1194P - Tissue and serum biomarker results from the phase II innovations study in non-small cell lung cancer (NSCLC)

Date 29 September 2012
Event ESMO Congress 2012
Session Poster presentation I
Topics Biomarkers
Non-Small-Cell Lung Cancer, Locally Advanced
Presenter Niels Reinmuth
Authors N. Reinmuth1, S.J. Scherer2, R. Penzel3, P.A. Schnabel4, M. Meister5, J. Kiemle-Kallee6, A. Reuss7, J.R. Fischer8, M. Wolf9, M. Thomas5
  • 1Department Of Thoracic Oncology, Thoraxklinik Heidelberg, University of Heidelberg, 69126 - Heidelberg/DE
  • 2Pharma Development Department, F. Hoffmann-La Roche Ltd/Genentech, San Francisco/US
  • 3Institute Of Pathology, University of Heidelberg, Heidelberg/DE
  • 4Department Of Pathology, University of Heidelberg, Section for Thoracic Pathology, Heidelberg/DE
  • 5Department Of Thoracic Oncology, Thoraxklinik Heidelberg, University of Heidelberg, Heidelberg/DE
  • 6Pharma Ag, Roch Pharma AG, Grenzach/DE
  • 7Coordinating Center For Clinical Trials, Phillips-University Marburg, Marburg/DE
  • 8Department Of Medical Oncology, Klinik Löwenstein, DE-74245 - Löwenstein/DE
  • 9Division Of Haematology And Oncology, Klinikum Kassel, Kassel/DE



The phase II INNOVATIONS study was a randomised trial of 224 patients (pts) with advanced non-squamous NSCLC who received 1st-line treatment with either erlotinib (E) plus bevacizumab (B) or cisplatin (P) plus gemcitabine (G) plus B. PGB was superior to EB for progression-free survival (PFS). Pts with EGFR mutation-positive NSCLC were most likely to benefit from EB [1]. This abstract reports exploratory analyses from the optional biomarker (BM) sub-study for a number of candidate BMs commonly examined in previous NSCLC bevacizumab trials.


Tissue (t) markers were determined by immunohistochemistry H-score. Serum (s) markers were analysed on day 0 and 43 using a novel protein array/ELISA. Median baseline values were used to dichotomise pts (low vs high BM) and to correlate BMs with PFS/overall survival (OS) (Cox model). Analyses were not adjusted for multiple testing.
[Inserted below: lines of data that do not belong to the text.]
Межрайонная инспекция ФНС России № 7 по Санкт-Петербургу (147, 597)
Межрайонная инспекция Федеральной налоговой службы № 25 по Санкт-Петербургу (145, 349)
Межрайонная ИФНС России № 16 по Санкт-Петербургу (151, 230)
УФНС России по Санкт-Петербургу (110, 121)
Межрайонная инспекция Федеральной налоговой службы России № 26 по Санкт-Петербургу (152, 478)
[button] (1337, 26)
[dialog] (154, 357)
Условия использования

BM population represented 88% of the intent-to-treat population; baseline characteristics were well balanced. Tissue (n = 198) and serum samples (day 0, n = 184; day 43, n = 151) were provided for BM analysis. Soluble VEGFA was not assessed; only serum samples were available. Serum analyses: PFS was longer for the BM population with low baseline IL8 and FLT4 (HR = 0.55, p < 0.05 and HR = 0.50, p < 0.05, respectively); the trend was consistent in EB and PGB treatment arms. Similar results were seen for day 43 analyses (PFS/OS). Low baseline FLT1 was associated with longer PFS in PGB pts (HR = 0.53, p < 0.05). Low ICAM levels were associated with better clinical outcomes (PGB arm). Tissue analyses: None of the three tumour markers tested showed significant association with PFS/OS (p > 0.05). Significant correlations (p < 0.05) were observed between tumour and serum markers: tVEGFR1 and tVEGFR2/tVEGF; tVEGFR2 and tVEGF; sFLT1 and sTie2; sKDR and sICAM; sFLT4 and sICAM.


Several serum baseline candidate BMs showed a statistically significant correlation with OS/PFS, in particular FLT4/IL8. The choice of treatment partner (E/PG) for bevacizumab may influence the value of BMs. Further examination of the data from this and other bevacizumab trials may provide greater insight. [1] Thomas et al. J Clin Oncol 2011;29:7504


N. Reinmuth: Advisory Board, Lilly Corporate sponsored research, F.Hoffmann-La Roche Ltd.

S.J. Scherer: Currently employed by Roche/Genentech.

J. Kiemle-Kallee: Currently employed by Roche.

M. Thomas: Attended advisory boards for Roche and Lilly. Received research funding from Roche and Lilly.

All other authors have declared no conflicts of interest.